Un légitimiste convaincu
Il est né à Nantes, l’ancienne capitale du duché de Bretagne, quelques mois avant la fin de la Première Guerre mondiale. Marcel Chéreil de La Rivière va faire plus tard carrière dans l’industrie du jouet avant de devenir entre 1968 et 1983 le Président-directeur-général de la Société Études et Régimes. L’homme, qui a grandi à travers les grands mythes de la chouannerie et des guerres de Vendée, est un royaliste convaincu, partisan du prince Alphonse de Bourbon, prétendant à la couronne de France après avoir, un temps caressé l’espoir de ceindre celui d’Espagne. L’homme d’affaire est aussi un patriote qui reste proche du Front national fondé en 1972 par Jean Marie Le Pen.
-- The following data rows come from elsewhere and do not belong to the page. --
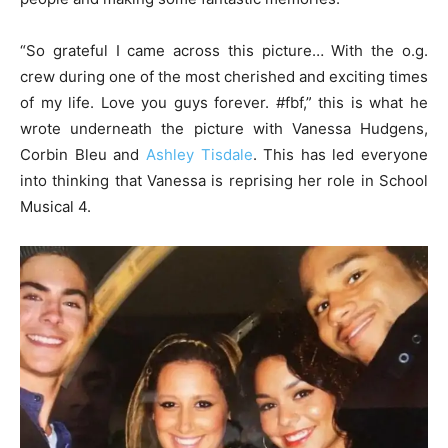
“So grateful I came across this picture… With the o.g.
crew during one of the most cherished and exciting times
of my life. Love you guys forever. #fbf,” this is what he
wrote underneath the picture with Vanessa Hudgens,
Corbin Bleu and
Ashley Tisdale
. This has led everyone
into thinking that Vanessa is reprising her role in School
Musical 4.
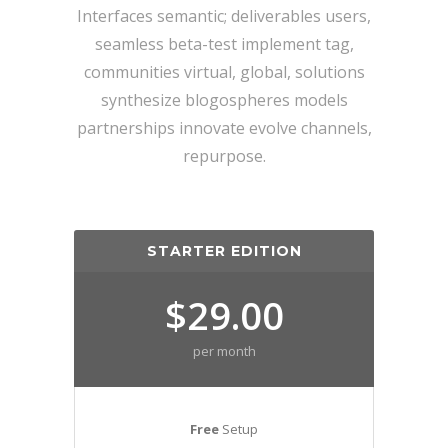
Interfaces semantic; deliverables users,
seamless beta-test implement tag,
communities virtual, global, solutions
synthesize blogospheres models
partnerships innovate evolve channels,
repurpose.
STARTER EDITION
$29.00
per month
Free
Setup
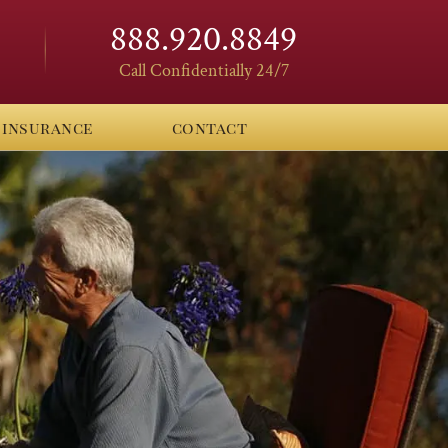
888.920.8849
Call Confidentially 24/7
insurance
contact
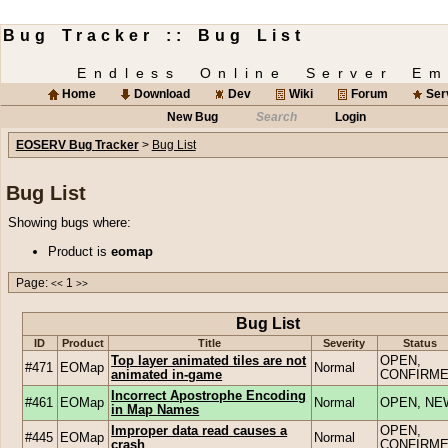
Bug Tracker :: Bug List
Endless Online Server Em
Home
Download
Dev
Wiki
Forum
Ser
New Bug
Search
Login
EOSERV Bug Tracker
>
Bug List
Bug List
Showing bugs where:
Product is
eomap
Page:
1
<<
>>
Bug List
ID
Product
Title
Severity
Status
Top layer animated tiles are not
OPEN,
#471
EOMap
Normal
animated in-game
CONFIRM
Incorrect Apostrophe Encoding
#461
EOMap
Normal
OPEN, NE
in Map Names
Improper data read causes a
OPEN,
#445
EOMap
Normal
crash
CONFIRM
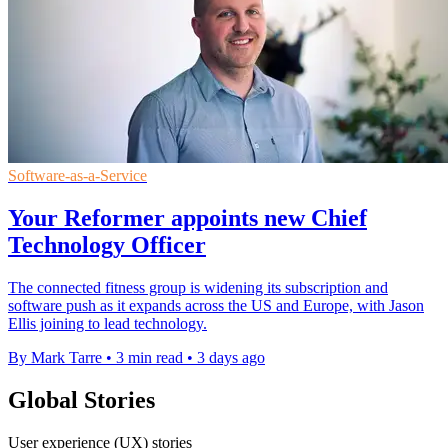
Software-as-a-Service
Your Reformer appoints new Chief
Technology Officer
The connected fitness group is widening its subscription and
software push as it expands across the US and Europe, with Jason
Ellis joining to lead technology.
By Mark Tarre
•
3 min read
•
3 days ago
Global Stories
User experience (UX) stories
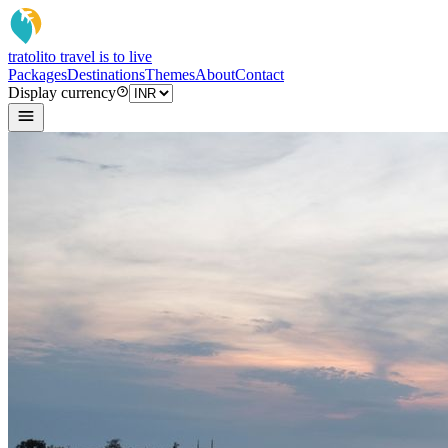
tratoli
to travel is to live
Packages
Destinations
Themes
About
Contact
Display currency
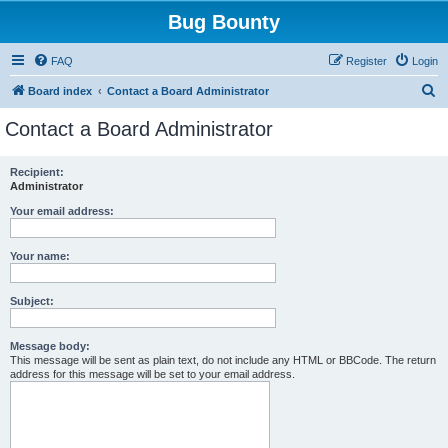
Bug Bounty
FAQ
Register
Login
S
Board index
Contact a Board Administrator
e
Contact a Board Administrator
a
r
Recipient:
Administrator
c
h
Your email address:
Your name:
Subject:
Message body:
This message will be sent as plain text, do not include any HTML or BBCode. The return
address for this message will be set to your email address.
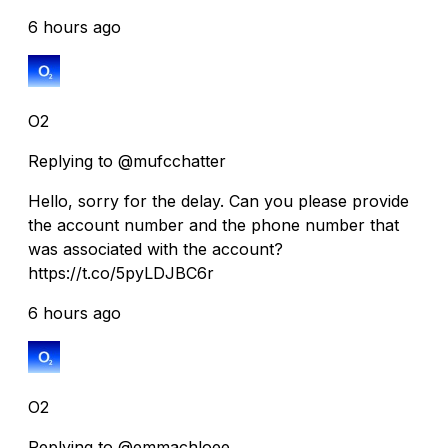
6 hours ago
O2
Replying to @mufcchatter
Hello, sorry for the delay. Can you please provide
the account number and the phone number that
was associated with the account?
https://t.co/5pyLDJBC6r
6 hours ago
O2
Replying to @emmachloee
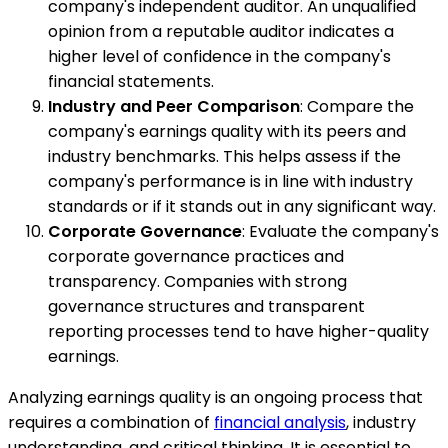
company's independent auditor. An unqualified
opinion from a reputable auditor indicates a
higher level of confidence in the company's
financial statements.
Industry and Peer Comparison
: Compare the
company's earnings quality with its peers and
industry benchmarks. This helps assess if the
company's performance is in line with industry
standards or if it stands out in any significant way.
Corporate Governance
: Evaluate the company's
corporate governance practices and
transparency. Companies with strong
governance structures and transparent
reporting processes tend to have higher-quality
earnings.
Analyzing earnings quality is an ongoing process that
requires a combination of
financial analysis
, industry
understanding, and critical thinking. It is essential to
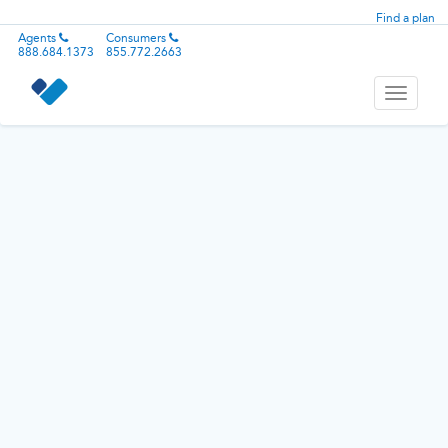
Find a plan
Agents
Consumers
888.684.1373
855.772.2663
Toggle
navigati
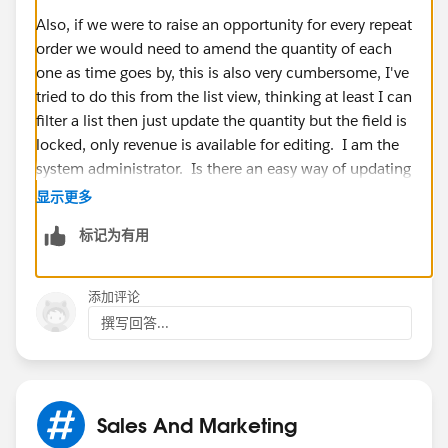
Also, if we were to raise an opportunity for every repeat
order we would need to amend the quantity of each
one as time goes by, this is also very cumbersome, I've
tried to do this from the list view, thinking at least I can
filter a list then just update the quantity but the field is
locked, only revenue is available for editing. I am the
system administrator. Is there an easy way of updating
closing dates and quantities for opportunities so we
显示更多
don't have to click into each one separately?
标记为有用
Thanks,
添加评论
Jodie
撰写回答...
Sales And Marketing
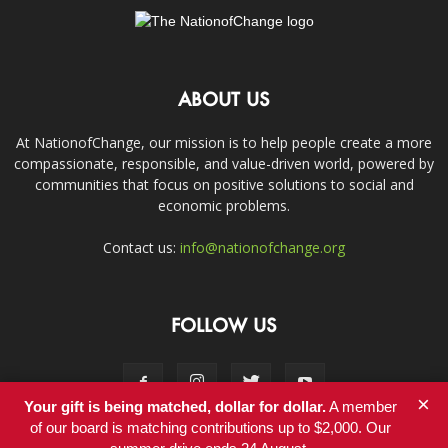
ABOUT US
At NationofChange, our mission is to help people create a more
compassionate, responsible, and value-driven world, powered by
communities that focus on positive solutions to social and
economic problems.
Contact us:
info@nationofchange.org
FOLLOW US
×
Your gift is being matched, dollar for dollar.
A member
of our board is matching contributions up to $2,000. Our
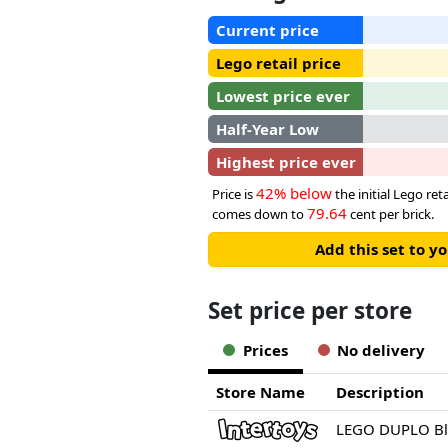
Current price
Lego retail price
Lowest price ever
Half-Year Low
Highest price ever
42% below
Price is
the initial Lego reta
79.64
comes down to
cent per brick.
Add this set to y
Set price per store
Prices
No delivery
Store Name
Description
LEGO DUPLO Blu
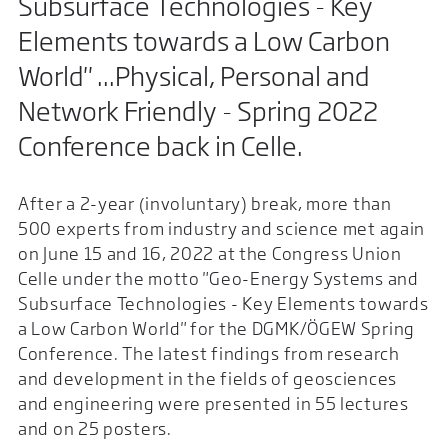
Subsurface Technologies - Key
Elements towards a Low Carbon
World" ...Physical, Personal and
Network Friendly - Spring 2022
Conference back in Celle.
After a 2-year (involuntary) break, more than
500 experts from industry and science met again
on June 15 and 16, 2022 at the Congress Union
Celle under the motto "Geo-Energy Systems and
Subsurface Technologies - Key Elements towards
a Low Carbon World" for the DGMK/ÖGEW Spring
Conference. The latest findings from research
and development in the fields of geosciences
and engineering were presented in 55 lectures
and on 25 posters.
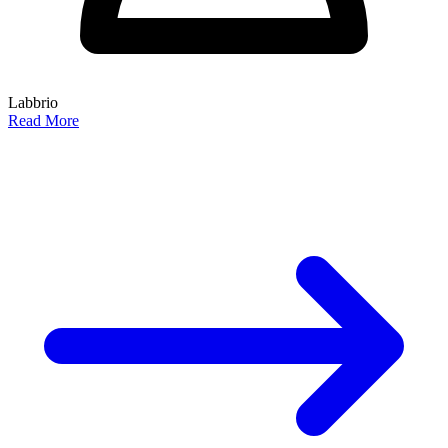
Labbrio
Read More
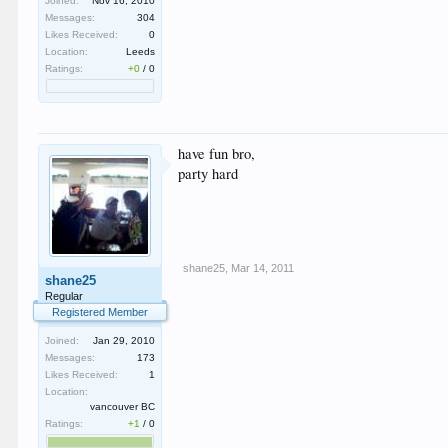
Joined:
Nov 16, 2010
Messages:
304
Likes Received:
0
Location:
Leeds
Ratings:
+0
/
0
have fun bro,
party hard
shane25
,
Mar 14, 2011
shane25
Regular
Registered Member
Joined:
Jan 29, 2010
Messages:
173
Likes Received:
1
Location:
vancouver BC
Ratings:
+1
/
0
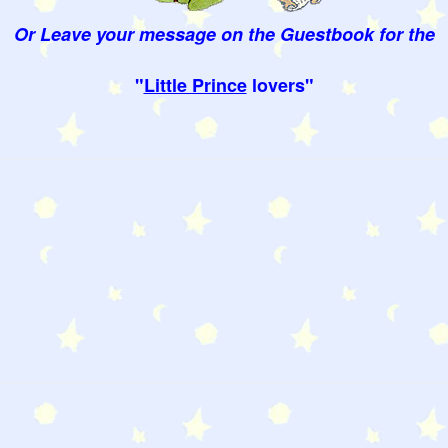
Or Leave your message on the Guestbook for the
"
Little Prince
lovers"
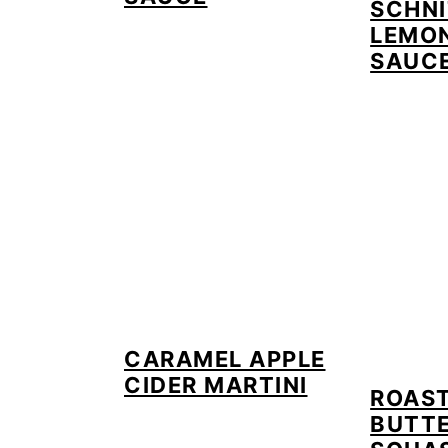
SCHNI
LEMON
SAUC
CARAMEL APPLE
CIDER MARTINI
ROAS
BUTT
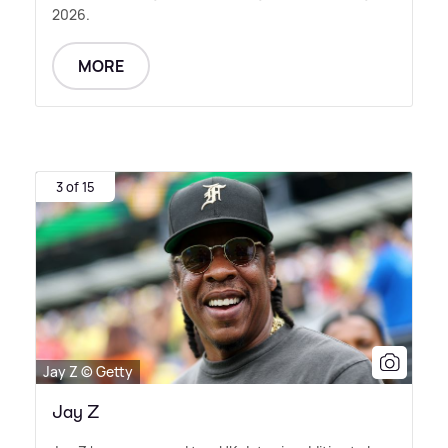
2026.
MORE
3 of 15
Jay Z © Getty
Jay Z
Le leader du FN n’est d’ailleurs pas un inconnu du milieu royaliste français. Il a été vendeur à la criée pour Aspect de France, un journal royaliste qui se place dans les pas de celui de l’Action française, interdit après la fin de la Seconde Guerre mondiale. C’est même Serge Jeanneret (1911-2000), un ancien résistant royaliste, qui a présenté cet ancien parachutiste à Pierre Poujade, permettant à Jean-Marie Le Pen de faire ses première armes sur les bancs de l'Assemblée nationale. Entre Jean-Marie Le Pen et Marcel Chéreil de La Rivière, une solide amitié va bientôt naître d’autant que dans ses discours, le FN incorpore dans ses discours politiques, des références à Jeanne d’Arc, à la culture chrétienne et valorise même la doctrine sociale d’Albert de Mun chères et communes à un bon nombre de monarchistes. Marcel Chéreil de La Rivière est captivé par la verve de Jean-Marie le Pen.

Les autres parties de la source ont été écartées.